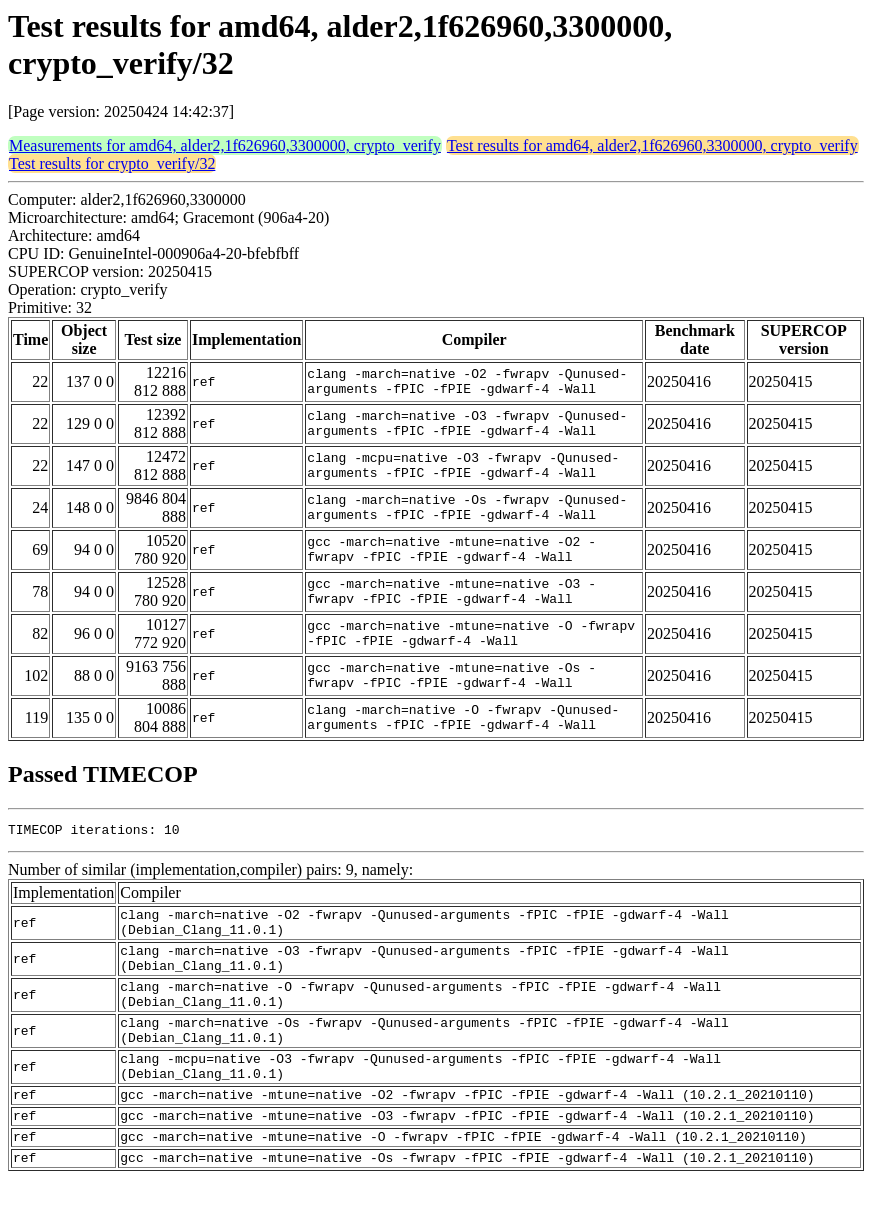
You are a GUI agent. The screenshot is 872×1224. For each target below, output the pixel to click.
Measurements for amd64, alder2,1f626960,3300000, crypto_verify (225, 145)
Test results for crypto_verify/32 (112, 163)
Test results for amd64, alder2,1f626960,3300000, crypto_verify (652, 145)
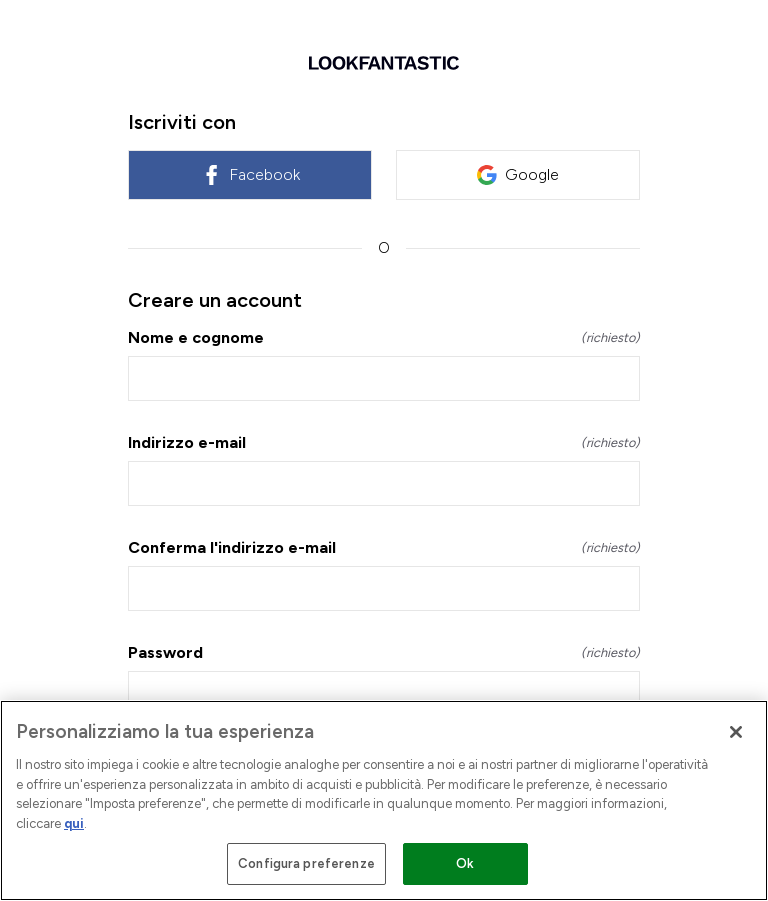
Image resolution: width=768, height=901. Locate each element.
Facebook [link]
•••••
— Exercise instructions —
When you write out the material again, keep every word exact and omit the pictures.

— Output of the exercise —
You are a GUI agent. The screenshot is 872×1224. For each target below, output the pixel to click.
Measurements for amd64, alder2,1f626960,3300000, crypto_verify (225, 145)
Test results for crypto_verify/32 (112, 163)
Test results for amd64, alder2,1f626960,3300000, crypto_verify (652, 145)
Image resolution: width=768, height=901. Locate each element.
Facebook [link]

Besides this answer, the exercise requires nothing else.